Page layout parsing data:
....
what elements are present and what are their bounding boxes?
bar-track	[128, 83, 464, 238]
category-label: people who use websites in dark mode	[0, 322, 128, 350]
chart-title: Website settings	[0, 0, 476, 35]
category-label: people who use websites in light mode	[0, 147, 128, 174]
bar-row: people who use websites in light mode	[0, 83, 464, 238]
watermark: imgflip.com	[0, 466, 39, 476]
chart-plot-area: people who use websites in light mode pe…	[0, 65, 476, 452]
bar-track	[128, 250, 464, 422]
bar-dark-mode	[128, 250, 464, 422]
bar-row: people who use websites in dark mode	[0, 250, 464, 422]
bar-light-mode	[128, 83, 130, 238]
....
Task prompt
Every line above should be duplicated exactly as it stands.

Your solution
what elements are present and what are their bounding boxes?
bar-track	[128, 83, 464, 238]
category-label: people who use websites in dark mode	[0, 322, 128, 350]
chart-title: Website settings	[0, 0, 476, 35]
category-label: people who use websites in light mode	[0, 147, 128, 174]
bar-row: people who use websites in light mode	[0, 83, 464, 238]
watermark: imgflip.com	[0, 466, 39, 476]
chart-plot-area: people who use websites in light mode pe…	[0, 65, 476, 452]
bar-track	[128, 250, 464, 422]
bar-dark-mode	[128, 250, 464, 422]
bar-row: people who use websites in dark mode	[0, 250, 464, 422]
bar-light-mode	[128, 83, 130, 238]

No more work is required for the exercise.